***** Information given *****

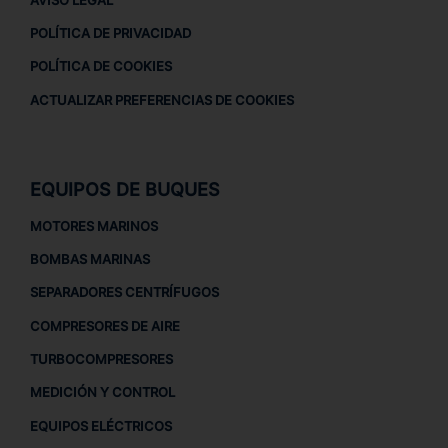
POLÍTICA DE PRIVACIDAD
POLÍTICA DE COOKIES
ACTUALIZAR PREFERENCIAS DE COOKIES
EQUIPOS DE BUQUES
MOTORES MARINOS
BOMBAS MARINAS
SEPARADORES CENTRÍFUGOS
COMPRESORES DE AIRE
TURBOCOMPRESORES
MEDICIÓN Y CONTROL
EQUIPOS ELÉCTRICOS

*****

Work required – Pictures aside, return all the entries above exactly.

Answer to the exercise –
POLÍTICA DE PRIVACIDAD
POLÍTICA DE COOKIES
ACTUALIZAR PREFERENCIAS DE COOKIES
EQUIPOS DE BUQUES
MOTORES MARINOS
BOMBAS MARINAS
SEPARADORES CENTRÍFUGOS
COMPRESORES DE AIRE
TURBOCOMPRESORES
MEDICIÓN Y CONTROL
EQUIPOS ELÉCTRICOS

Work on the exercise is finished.